**Assignment**: After going through the data, give the number of lines that contain the word "supply" as your sole answer.

[Page-level text extractions]
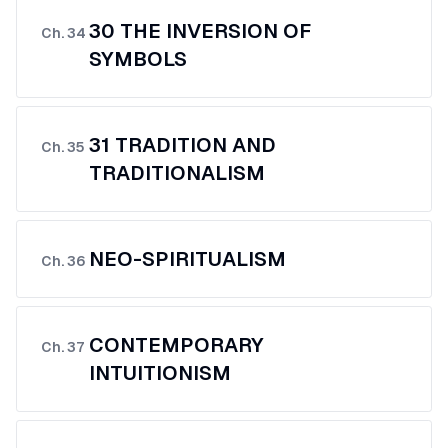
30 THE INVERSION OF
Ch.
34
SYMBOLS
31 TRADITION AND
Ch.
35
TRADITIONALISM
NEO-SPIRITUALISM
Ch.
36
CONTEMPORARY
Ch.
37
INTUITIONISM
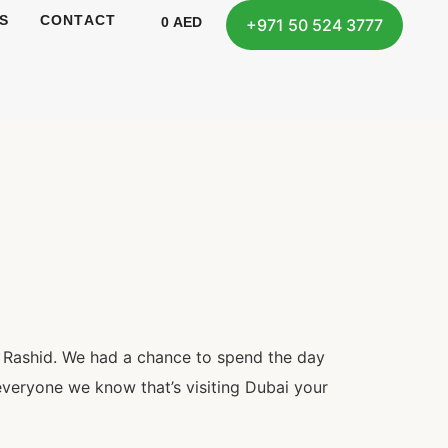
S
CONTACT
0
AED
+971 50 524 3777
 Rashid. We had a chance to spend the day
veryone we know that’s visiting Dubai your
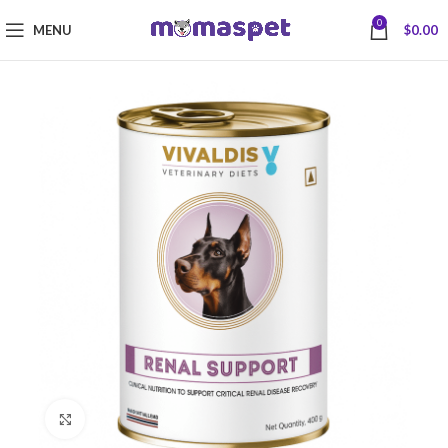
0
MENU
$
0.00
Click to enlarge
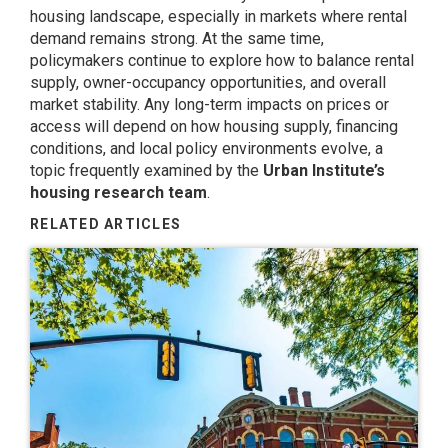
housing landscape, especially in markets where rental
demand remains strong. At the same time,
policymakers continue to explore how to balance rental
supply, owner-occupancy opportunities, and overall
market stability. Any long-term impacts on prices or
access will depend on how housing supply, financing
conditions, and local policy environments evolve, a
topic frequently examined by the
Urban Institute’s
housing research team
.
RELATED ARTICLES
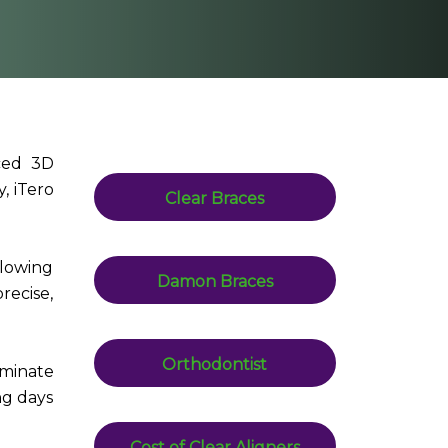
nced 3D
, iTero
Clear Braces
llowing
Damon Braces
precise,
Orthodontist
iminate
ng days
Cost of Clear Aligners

...

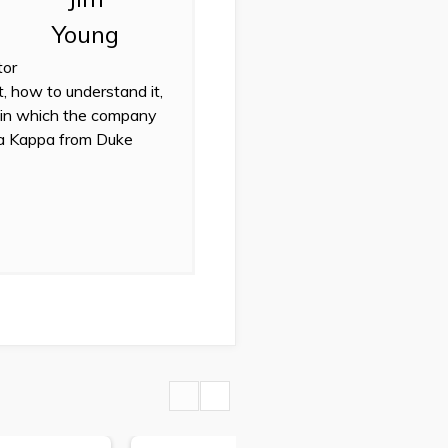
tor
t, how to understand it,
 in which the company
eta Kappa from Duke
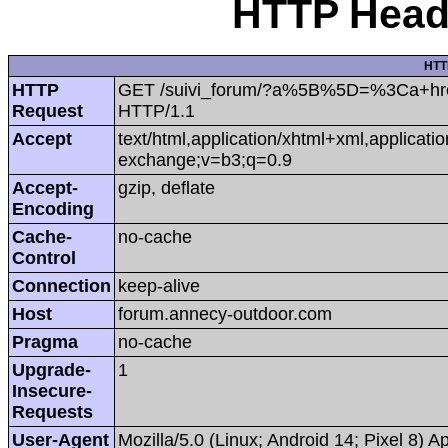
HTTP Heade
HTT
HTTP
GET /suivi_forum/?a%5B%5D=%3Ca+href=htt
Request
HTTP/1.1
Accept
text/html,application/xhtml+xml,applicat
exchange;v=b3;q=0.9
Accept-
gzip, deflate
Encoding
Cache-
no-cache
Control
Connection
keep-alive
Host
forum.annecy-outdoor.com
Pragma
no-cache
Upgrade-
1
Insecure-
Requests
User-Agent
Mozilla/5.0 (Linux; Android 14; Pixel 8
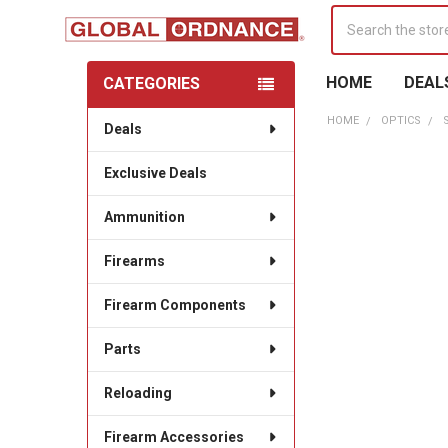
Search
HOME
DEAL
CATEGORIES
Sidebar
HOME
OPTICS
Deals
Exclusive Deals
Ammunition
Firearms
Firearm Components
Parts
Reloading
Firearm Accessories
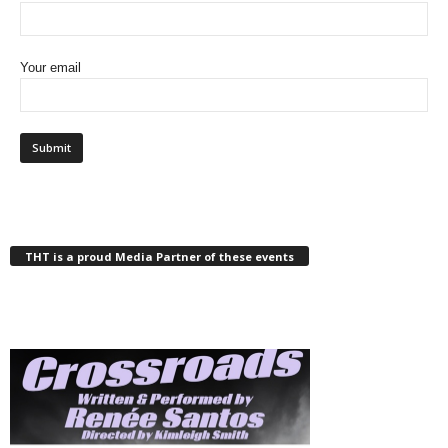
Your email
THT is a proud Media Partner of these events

**Answer for this exercise**: 2